Excerpted records below:

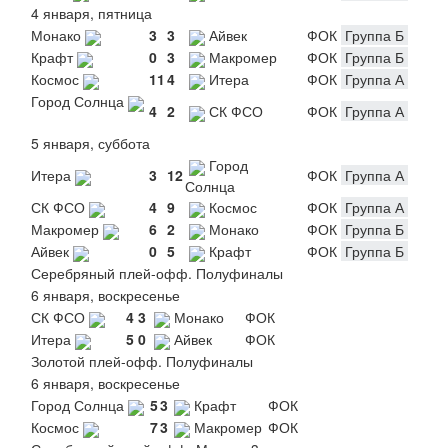
4 января, пятница
Монако
3
3
Айвек
ФОК
Группа Б
Крафт
0
3
Макромер
ФОК
Группа Б
Космос
11
4
Итера
ФОК
Группа А
Город Солнца
4
2
СК ФСО
ФОК
Группа А
5 января, суббота
Город
Итера
3
12
ФОК
Группа А
Солнца
СК ФСО
4
9
Космос
ФОК
Группа А
Макромер
6
2
Монако
ФОК
Группа Б
Айвек
0
5
Крафт
ФОК
Группа Б
Серебряный плей-офф. Полуфиналы
6 января, воскресенье
СК ФСО
4
3
Монако
ФОК
Итера
5
0
Айвек
ФОК
Золотой плей-офф. Полуфиналы
6 января, воскресенье
Город Солнца
5
3
Крафт
ФОК
Космос
7
3
Макромер
ФОК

End of Excerpted records.

Work to complete:
Transcribe the listing above in full and exactly; no pictures belong in the copy.

Answer for this exercise:
4 января, пятница
Монако
3
3
Айвек
ФОК
Группа Б
Крафт
0
3
Макромер
ФОК
Группа Б
Космос
11
4
Итера
ФОК
Группа А
Город Солнца
4
2
СК ФСО
ФОК
Группа А
5 января, суббота
Город
Итера
3
12
ФОК
Группа А
Солнца
СК ФСО
4
9
Космос
ФОК
Группа А
Макромер
6
2
Монако
ФОК
Группа Б
Айвек
0
5
Крафт
ФОК
Группа Б
Серебряный плей-офф. Полуфиналы
6 января, воскресенье
СК ФСО
4
3
Монако
ФОК
Итера
5
0
Айвек
ФОК
Золотой плей-офф. Полуфиналы
6 января, воскресенье
Город Солнца
5
3
Крафт
ФОК
Космос
7
3
Макромер
ФОК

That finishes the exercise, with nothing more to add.